The traditional deep-learning networks are constructed by connecting adjacent layers, which limits the integration of mixed-type information. In this study, in order to enable deep-learning technology to be applied for identifying spectra by comparing unknown spectra with known spectra in the spectral data library, we constructed a deep-learning network of spectral identification based on a hybrid deep neural networks (HDNNs).22
The fundamental concept of the HDNNs is to independently process different inputs using separate branch networks. This approach enables each branch network to learn relevant features specific to its input. The learned features from each branch network are then combined into an ensemble feature that captures valuable information from the different inputs. This ensemble feature is subsequently fed into the neural network for target learning. The HDNNs structure, with its aggregation of multiple branch networks, provides exceptional flexibility and wide applicability across various applications.23,24
In our proposed network structure, we integrate the test spectral branch network and the library spectral branch network to extract features and facilitate spectral identification. The identification process involves learning and comparing the differences among the extracted features from the two branches. Through the analysis of these differences, the network can effectively discriminate and identify spectra based on their unique characteristics.
There are several differences between our network and HDNNs. First, we employ one-dimensional CNNs specifically designed for one-dimensional spectra, addressing the requirements of our application. In contrast to the HDNNs, where the learned features are combined, we subtract the extracted features at the junction of the two branches. This subtraction operation enables us to capture the differences or discrepancies between the features.
Another distinction lies in the use of convolutional layers. Both the backbone and the branch parts of our network incorporate convolutional layers. To provide flexibility in adjusting the channel size of each layer, we utilize one-dimensional convolutional layers (Conv1d) for downsampling instead of using Maxpooling. Moreover, we employ one-dimensional transposed convolutional layers (ConvTranspose1d) for upsampling in the backbone part to ensure consistency with the downsampling process.
In the final output, we did not directly incorporate a fully connected layer. Instead, we utilize a convolutional layer for downsampling before the final output layer, which helps to reduce the computational cost. Figure 3 illustrates the network structure, where “T” represents the test spectrum and “L” represents the library spectrum. Table 1 provides an architectural table that provides detailed information about the components of our proposed deep-learning network.
Figure 3.
Structure of the proposed model.
Table 1. Architecture of the Proposed Deep-Learning Network.

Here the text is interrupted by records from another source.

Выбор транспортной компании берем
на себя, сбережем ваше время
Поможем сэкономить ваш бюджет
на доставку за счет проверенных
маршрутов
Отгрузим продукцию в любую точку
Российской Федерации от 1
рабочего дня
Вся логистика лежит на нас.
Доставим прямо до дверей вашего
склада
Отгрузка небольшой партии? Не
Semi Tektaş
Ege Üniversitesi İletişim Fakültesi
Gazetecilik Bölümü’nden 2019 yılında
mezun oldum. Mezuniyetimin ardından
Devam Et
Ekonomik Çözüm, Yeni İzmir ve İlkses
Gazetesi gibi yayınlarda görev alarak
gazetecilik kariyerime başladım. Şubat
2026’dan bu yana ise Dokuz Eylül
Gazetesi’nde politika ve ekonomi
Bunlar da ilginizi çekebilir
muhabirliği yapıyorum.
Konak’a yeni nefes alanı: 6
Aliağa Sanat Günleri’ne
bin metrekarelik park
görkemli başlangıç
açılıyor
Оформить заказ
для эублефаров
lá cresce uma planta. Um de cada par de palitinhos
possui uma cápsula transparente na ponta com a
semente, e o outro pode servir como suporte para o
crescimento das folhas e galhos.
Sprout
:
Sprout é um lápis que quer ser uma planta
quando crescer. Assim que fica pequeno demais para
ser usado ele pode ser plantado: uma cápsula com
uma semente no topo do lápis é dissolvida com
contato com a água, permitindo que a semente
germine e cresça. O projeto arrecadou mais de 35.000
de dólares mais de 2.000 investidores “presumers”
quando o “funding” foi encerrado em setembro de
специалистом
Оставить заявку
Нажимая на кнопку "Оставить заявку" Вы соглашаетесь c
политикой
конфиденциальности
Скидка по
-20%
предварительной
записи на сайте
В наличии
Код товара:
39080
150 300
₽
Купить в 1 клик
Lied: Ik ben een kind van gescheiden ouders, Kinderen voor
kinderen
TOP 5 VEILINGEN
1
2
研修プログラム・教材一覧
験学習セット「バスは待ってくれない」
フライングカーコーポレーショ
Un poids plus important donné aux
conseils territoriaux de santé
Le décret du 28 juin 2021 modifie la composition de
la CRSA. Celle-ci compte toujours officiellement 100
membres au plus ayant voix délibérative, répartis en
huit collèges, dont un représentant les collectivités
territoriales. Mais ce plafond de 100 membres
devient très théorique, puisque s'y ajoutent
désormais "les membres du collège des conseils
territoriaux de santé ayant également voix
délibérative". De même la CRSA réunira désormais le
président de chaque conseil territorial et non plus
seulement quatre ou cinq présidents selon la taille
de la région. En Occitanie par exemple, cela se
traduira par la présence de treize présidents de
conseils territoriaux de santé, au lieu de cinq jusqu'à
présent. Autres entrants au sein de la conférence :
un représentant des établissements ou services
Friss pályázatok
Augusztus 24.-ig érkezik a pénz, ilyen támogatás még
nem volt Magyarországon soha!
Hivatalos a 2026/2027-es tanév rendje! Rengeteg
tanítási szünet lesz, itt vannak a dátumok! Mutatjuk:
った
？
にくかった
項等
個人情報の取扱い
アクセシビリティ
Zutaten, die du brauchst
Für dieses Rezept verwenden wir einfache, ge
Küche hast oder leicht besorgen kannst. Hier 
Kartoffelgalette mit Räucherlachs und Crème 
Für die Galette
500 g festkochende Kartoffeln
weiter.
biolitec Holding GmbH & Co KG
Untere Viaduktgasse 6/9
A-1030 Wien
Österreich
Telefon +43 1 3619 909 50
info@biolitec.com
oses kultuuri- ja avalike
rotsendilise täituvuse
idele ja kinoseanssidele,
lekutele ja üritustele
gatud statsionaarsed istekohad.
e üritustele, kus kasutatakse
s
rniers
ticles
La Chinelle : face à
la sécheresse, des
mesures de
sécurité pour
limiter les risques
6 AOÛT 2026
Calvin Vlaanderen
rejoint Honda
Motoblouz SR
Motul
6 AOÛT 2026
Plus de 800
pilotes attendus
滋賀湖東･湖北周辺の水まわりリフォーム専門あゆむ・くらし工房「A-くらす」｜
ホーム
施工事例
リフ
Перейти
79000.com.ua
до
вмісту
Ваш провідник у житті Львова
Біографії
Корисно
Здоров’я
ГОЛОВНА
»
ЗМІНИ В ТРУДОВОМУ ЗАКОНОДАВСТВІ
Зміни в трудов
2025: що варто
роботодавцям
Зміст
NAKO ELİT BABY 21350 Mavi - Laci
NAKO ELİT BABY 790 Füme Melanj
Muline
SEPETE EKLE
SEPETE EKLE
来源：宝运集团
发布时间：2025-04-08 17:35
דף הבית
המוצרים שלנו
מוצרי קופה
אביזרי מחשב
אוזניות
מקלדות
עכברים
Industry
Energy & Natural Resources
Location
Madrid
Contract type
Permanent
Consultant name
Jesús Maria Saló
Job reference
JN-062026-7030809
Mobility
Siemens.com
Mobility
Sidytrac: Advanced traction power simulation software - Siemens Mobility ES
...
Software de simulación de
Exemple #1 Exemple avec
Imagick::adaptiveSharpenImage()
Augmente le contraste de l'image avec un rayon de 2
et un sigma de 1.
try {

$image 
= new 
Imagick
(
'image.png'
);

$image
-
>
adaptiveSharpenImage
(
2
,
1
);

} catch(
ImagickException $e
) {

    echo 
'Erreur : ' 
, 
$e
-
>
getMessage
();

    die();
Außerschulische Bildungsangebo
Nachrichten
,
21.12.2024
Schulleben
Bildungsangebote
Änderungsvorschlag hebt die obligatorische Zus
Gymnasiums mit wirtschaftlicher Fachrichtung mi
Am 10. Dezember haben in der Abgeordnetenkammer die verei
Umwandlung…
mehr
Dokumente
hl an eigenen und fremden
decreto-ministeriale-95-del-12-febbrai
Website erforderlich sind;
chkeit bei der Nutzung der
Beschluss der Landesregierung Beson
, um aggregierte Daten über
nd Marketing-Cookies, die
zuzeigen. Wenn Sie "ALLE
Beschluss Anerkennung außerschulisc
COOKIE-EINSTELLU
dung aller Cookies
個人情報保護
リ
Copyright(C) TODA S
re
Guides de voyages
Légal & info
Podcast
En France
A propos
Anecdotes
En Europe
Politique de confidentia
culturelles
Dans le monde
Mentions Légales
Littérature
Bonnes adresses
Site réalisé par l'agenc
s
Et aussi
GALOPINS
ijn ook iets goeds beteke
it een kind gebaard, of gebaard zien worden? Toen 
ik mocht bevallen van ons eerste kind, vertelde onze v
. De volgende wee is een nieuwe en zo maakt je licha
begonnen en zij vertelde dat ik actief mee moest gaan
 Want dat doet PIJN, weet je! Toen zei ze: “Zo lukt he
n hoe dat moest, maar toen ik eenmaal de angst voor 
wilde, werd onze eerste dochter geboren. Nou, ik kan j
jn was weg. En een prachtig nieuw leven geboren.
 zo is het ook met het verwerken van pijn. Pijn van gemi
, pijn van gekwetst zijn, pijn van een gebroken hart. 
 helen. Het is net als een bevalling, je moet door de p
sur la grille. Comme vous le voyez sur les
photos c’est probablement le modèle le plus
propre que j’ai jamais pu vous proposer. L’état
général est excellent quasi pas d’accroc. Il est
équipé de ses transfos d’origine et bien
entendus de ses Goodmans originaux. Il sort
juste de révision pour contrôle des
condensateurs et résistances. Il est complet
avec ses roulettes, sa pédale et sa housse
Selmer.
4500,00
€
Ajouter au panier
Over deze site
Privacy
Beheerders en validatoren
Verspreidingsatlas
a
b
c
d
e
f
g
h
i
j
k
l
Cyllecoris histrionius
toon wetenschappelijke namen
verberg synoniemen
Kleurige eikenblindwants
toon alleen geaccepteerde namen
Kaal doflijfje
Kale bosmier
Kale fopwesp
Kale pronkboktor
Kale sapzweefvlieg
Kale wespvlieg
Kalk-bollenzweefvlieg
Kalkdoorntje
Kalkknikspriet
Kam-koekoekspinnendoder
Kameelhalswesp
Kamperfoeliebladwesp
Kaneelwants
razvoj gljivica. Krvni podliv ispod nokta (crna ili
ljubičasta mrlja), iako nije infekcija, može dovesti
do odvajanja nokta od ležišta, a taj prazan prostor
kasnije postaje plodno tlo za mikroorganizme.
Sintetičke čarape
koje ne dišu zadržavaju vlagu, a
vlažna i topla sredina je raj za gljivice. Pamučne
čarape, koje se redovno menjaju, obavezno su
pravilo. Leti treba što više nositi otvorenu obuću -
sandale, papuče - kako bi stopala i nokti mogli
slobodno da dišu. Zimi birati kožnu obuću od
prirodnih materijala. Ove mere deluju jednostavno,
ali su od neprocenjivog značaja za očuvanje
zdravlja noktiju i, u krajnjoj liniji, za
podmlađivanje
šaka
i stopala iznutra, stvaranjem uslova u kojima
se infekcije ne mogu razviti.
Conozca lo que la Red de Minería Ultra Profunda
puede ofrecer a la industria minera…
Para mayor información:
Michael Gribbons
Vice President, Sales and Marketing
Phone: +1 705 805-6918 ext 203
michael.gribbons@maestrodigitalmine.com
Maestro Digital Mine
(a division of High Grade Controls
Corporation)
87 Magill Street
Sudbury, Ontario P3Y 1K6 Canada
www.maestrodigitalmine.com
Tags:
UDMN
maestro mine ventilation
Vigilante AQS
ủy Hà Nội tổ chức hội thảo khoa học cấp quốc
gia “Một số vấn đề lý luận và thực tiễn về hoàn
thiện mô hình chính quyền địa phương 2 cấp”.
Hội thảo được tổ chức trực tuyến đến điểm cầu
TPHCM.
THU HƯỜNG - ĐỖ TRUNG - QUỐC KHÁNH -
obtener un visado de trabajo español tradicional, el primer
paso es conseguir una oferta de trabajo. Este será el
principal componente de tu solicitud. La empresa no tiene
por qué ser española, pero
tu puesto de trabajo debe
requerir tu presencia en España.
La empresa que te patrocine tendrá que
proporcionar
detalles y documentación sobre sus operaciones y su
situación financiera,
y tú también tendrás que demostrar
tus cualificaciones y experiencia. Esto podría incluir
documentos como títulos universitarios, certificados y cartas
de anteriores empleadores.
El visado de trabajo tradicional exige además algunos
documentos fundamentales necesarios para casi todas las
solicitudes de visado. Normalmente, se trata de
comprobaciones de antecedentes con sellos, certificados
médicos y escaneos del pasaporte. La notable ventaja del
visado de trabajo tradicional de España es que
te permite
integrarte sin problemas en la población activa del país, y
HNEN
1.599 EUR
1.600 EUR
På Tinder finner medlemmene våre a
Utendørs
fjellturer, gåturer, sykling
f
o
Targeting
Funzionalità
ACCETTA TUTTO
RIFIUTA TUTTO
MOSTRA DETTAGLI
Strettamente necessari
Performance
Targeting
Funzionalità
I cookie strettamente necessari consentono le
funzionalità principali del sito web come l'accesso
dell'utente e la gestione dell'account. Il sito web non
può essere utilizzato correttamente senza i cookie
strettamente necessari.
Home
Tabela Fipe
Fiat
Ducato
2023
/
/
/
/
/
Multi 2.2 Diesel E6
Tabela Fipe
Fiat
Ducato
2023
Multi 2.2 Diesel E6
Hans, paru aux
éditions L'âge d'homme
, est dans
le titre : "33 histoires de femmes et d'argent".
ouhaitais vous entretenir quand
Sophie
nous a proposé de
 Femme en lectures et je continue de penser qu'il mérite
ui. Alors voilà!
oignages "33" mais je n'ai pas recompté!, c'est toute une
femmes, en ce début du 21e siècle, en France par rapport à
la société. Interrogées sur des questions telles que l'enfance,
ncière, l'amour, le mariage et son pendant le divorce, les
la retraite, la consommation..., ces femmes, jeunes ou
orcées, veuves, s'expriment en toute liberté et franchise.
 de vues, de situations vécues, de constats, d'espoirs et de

| layer | repeat | output | parameter | |
|---|---|---|---|---|
| Conv1d | 3 | 32 × 512 | 10,496 | |
| block ×2 | Conv1d | 4 | 48 × 256 | 125,760 |
| Conv1d (shortcut) | 1 | 72 × 128 | ||
| block ×2 | ConvTranspose1d | 1 | 48 × 256 | 73,856 |
| Convld | 3 | 32 × 512 | ||
| ConvTranspose1d (shortcut) | 1 | |||
| Conv1d | 1 | 1 × 512 | 33 | |
| Flatten | 1 | 512 | 0 | |
| Linear | 1 | 1 | 513 | |
| total number of parameters | 210,658 | |||
Experimental Section
In this study, the proposed deep-learning model was trained on a computer equipped with a GeForce RTX 3080 GPU. The deep-learning framework used for training was PyTorch version 1.7.0.
Raman Database
In order to demonstrate the superior identification performance of our proposed method and address the issue of spectral intensity variation between measurement instruments, we conducted experiments using spectra from 20 different substances and spectra from 10 different substances measured with different Raman spectroscopy systems.
The Raman spectral library used in the experiment contains a total of 14,033 spectra. These library spectra were measured using a Fourier transform Raman (FT-Raman) spectrometer from Thermo Fisher Scientific, which is equipped with a laser emitting at a wavelength of 1064.0 nm.
Three different Raman spectroscopy systems were used in the experiment. Instrument 1 is a Renishaw 2000 Raman microscope system (Renishaw, New Mills, U.K.) equipped with a 514.5 nm argon ion laser. Instrument 2 and Instrument 3 are both in via Inspector portable Raman systems (Delta Nu LLC, Laramie, WY) with different excitation sources. Instrument 2 is equipped with a 632.8 nm He–Ne laser, while Instrument 3 is equipped with a 785.0 nm He–Ne laser. Table 2 provides the measurement parameters and detailed specifications of the Raman spectroscopy systems mentioned above.
Table 2. Mechanical Specifications of the Four Different Instruments.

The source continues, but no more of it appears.